Celnicy z polsko-rosyjskiego przejścia w Gronowie w warmińsko-mazurskiem zatrzymali mężczyznę, który próbował wwieźć z Rosji do Polski aż 16 kg bursztynu. Rosyjski przemytnik zapłacił 3 tysiące grzywny. Teraz na cennych kamieniach zarobi nie on, lecz polski Skarb Państwa.

Rosyjski przemytnik wjechał na przejście w Gronowie dużym autem terenowym. Celnicy postanowili dokładnie je przejrzeć. Jak się okazało, samochód miał sporo niewielkich skrytek, w których były poupychane plastikowe woreczki, wypełnione surowym, nieoszlifowanym bursztynem.

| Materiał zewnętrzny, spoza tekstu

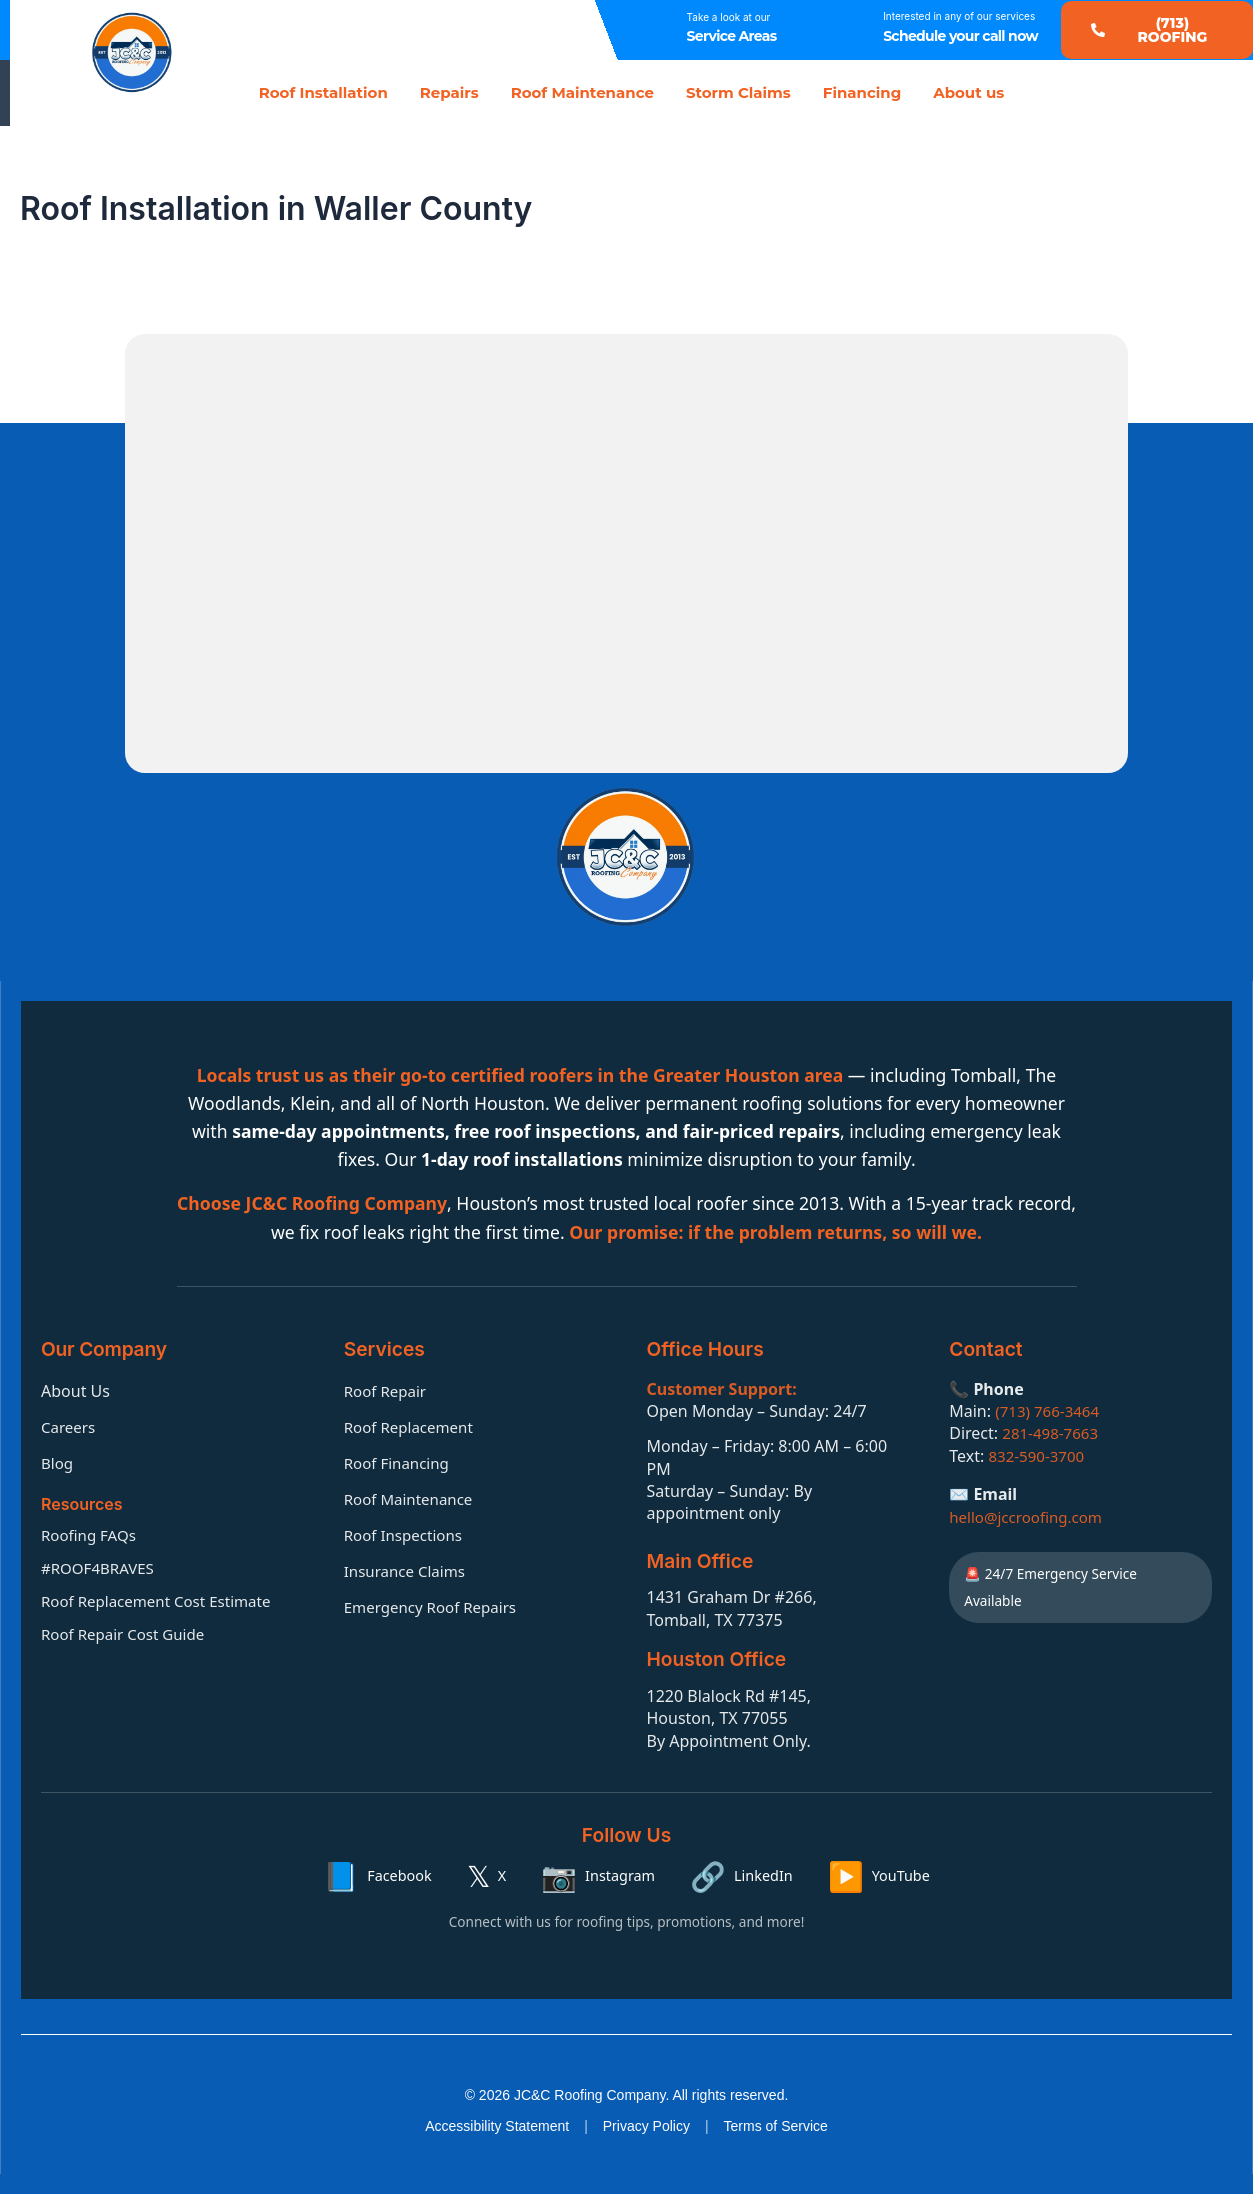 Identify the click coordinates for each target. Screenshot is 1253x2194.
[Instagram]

Mężczyzna zeznał, że bursztyn miał trafić do Gdańska. Zamiast tego trafił do magazynu olsztyńskiej Izby Celnej. Teraz zostanie sprzedany w drodze przetargu, z którego dochód zasili Skarb Państwa. Celnicy podejrzewają jednak, że zysk nie będzie zbyt duży - kamień jest bowiem rozdrobiony, a taki nie cieszy się zbyt dużym powodzeniem u jubilerów. Na razie nie wiadomo, ile warty jest zatrzymany bursztyn. Oceni to dopiero rzeczoznawca.

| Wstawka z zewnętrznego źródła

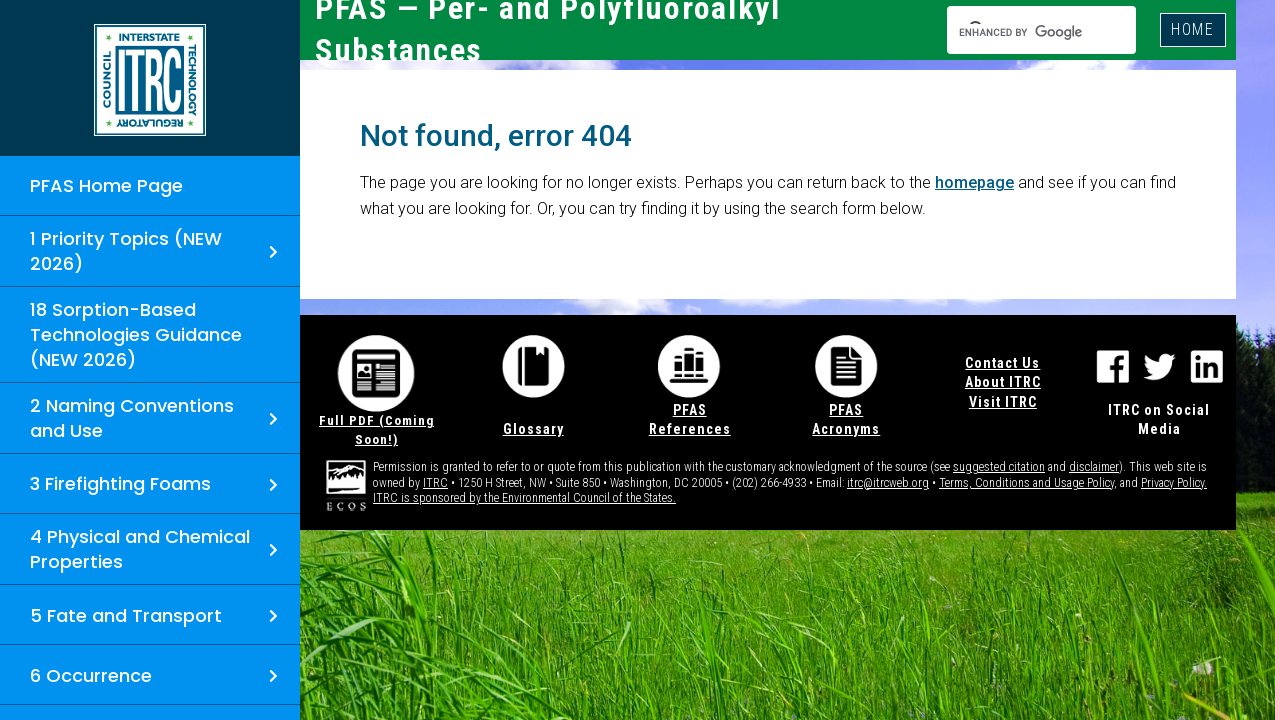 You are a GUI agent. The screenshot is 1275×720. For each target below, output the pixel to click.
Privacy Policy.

Skarb Państwa zarobił już natomiast na mandacie zapłaconym przez przemytnika - mężczyzna, aby uniknąć skierowania sprawy do sądu, od razu zapłacił 3 tys. złotych grzywny.

To już druga w tym roku próba przemytu bursztynu przez granicę z Obwodem Kaliningradzkim. Poprzednio przemytnik - również pochodzący z Rosji - próbował wwieźć do naszego kraju 8 kg tego kamienia.